Há um gesto pequeno — aparentemente banal — que ocorre quase sempre em silêncio. A mão segura o lápis ou a caneta com leve hesitação, depois risca a linha, curva-se entre as palavras, destaca uma frase como quem salva algo de um afogamento iminente. Sublinhamos porque algo ali pulsa. Porque há, naquele trecho, um eco íntimo, uma centelha de sentido que não se quer deixar escapar. Mas e se esse impulso — aparentemente tão doméstico, tão escolar, tão antiquado — escondesse um efeito muito mais profundo? Um efeito que começa no papel, mas termina no cérebro. Ou melhor: que continua ali dentro, reorganizando lentamente o modo como percebemos, lembramos e até como envelhecemos.
Pesquisadores de Harvard, em parceria com instituições como o Center for Cognitive Aging da Universidade da Flórida, vêm rastreando há mais de uma década os impactos do envolvimento ativo com a leitura — e os achados são, no mínimo, intrigantes. Leitores que não apenas passam os olhos pelas páginas, mas que sublinham, anotam, conversam com o texto, apresentam padrões mais robustos de preservação cognitiva ao longo da vida. Seus exames cerebrais indicam uma manutenção mais eficaz da densidade sináptica em regiões associadas à memória de longo prazo e à atenção executiva. Não se trata de um milagre cerebral. Mas talvez de um tipo muito sutil de resistência.
A explicação, embora complexa, repousa sobre uma lógica quase intuitiva: quando o leitor sublinha, ele estabelece uma relação metacognitiva com o que lê. Ou seja, pensa sobre o próprio ato de pensar. Está em diálogo. Sai da passividade. Cria pequenos mapas neurais de relevância, reforçando conexões, favorecendo a consolidação da informação — e, por extensão, retardando o desgaste natural de estruturas cognitivas. Segundo um artigo publicado na Scientific American, essa prática parece ativar o chamado “modo difuso” do cérebro, uma espécie de estado de atenção aberta e reflexiva, crucial para o aprendizado profundo.
Mas há mais. Estudos observacionais vêm mostrando que leitores que mantêm esse tipo de envolvimento ativo com os livros tendem a apresentar menores índices de depressão na velhice, maiores níveis de empatia e uma curiosa persistência de traços narrativos na linguagem cotidiana — mesmo em estágios iniciais de declínio cognitivo. Ou seja, essas pessoas continuam se referindo ao mundo por meio de imagens, referências simbólicas, construções com começo, meio e fim. Em outras palavras, continuam contando histórias. Mesmo sem perceber.

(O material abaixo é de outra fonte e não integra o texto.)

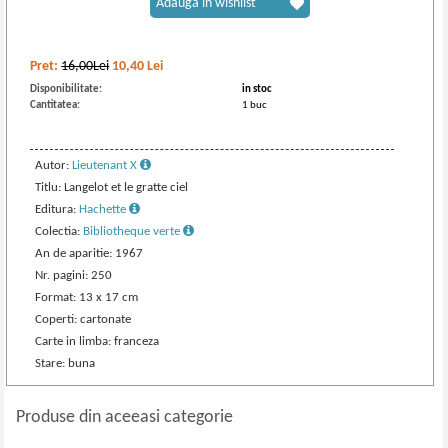
Adaugă în wishlist
Pret:
16,00Lei
10,40
Lei
Disponibilitate:
in stoc
Cantitatea:
1 buc
Autor:
Lieutenant X
Titlu: Langelot et le gratte ciel
Editura:
Hachette
Colectia:
Bibliotheque verte
An de aparitie: 1967
Nr. pagini: 250
Format: 13 x 17 cm
Coperti: cartonate
Carte in limba: franceza
Stare: buna
Produse din aceeasi categorie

Não se trata apenas de um hábito técnico. Há, nesse tipo de leitura, uma forma de presença. Uma recusa suave à automatização. Um desacato gentil ao esquecimento. Ao sublinhar, o leitor imprime não só uma marca na página, mas também uma decisão: “isso importa”. E essa simples escolha, repetida ao longo da vida, parece educar o cérebro a priorizar, a distinguir, a cuidar. Como se o ato de marcar palavras fosse, também, um treino emocional para a vida que escapa — e para a que se quer manter.
Há uma beleza inesperada nisso. O sublinhador, figura discreta entre leitores, é também alguém que estabelece vínculos. Que guarda. Que revisita. Que transforma a leitura em memória tangível, em conversa prolongada. Um parágrafo assinalado em um livro lido vinte anos antes pode, de súbito, devolver uma época inteira. Uma voz. Uma dúvida. Um amor. A literatura, nesse contexto, deixa de ser apenas objeto de contemplação e passa a ser um modo de registro emocional e neural.
O fenômeno não se restringe a gêneros específicos. Leitores ativos são encontrados tanto entre os que devoram romances quanto entre os que vasculham tratados filosóficos. O que importa não é o que se lê, mas como se lê. A diferença não está na sofisticação do texto, mas no tipo de relação que se estabelece com ele. E nesse ponto, a ciência e a literatura — que por tanto tempo pareceram opostas — começam a se aproximar, como dois lados de uma mesma ideia: a de que prestar atenção, de fato, transforma.
Pode soar exagerado — quase poético demais — afirmar que sublinhar um livro prolonga a vida mental. Mas a neurociência, com seus gráficos e imagens coloridas do cérebro em ação, está começando a validar o que leitores antigos já sabiam em silêncio: que ler com o corpo, com a caneta, com o tempo, é uma maneira de durar mais. De resistir com doçura. De envelhecer com histórias sob a pele.
E se há alguma forma de longevidade que faça sentido, talvez seja essa: aquela em que a mente, mesmo diante da decadência inevitável, continue a se lembrar do que importa. Porque alguém, um dia, sublinhou.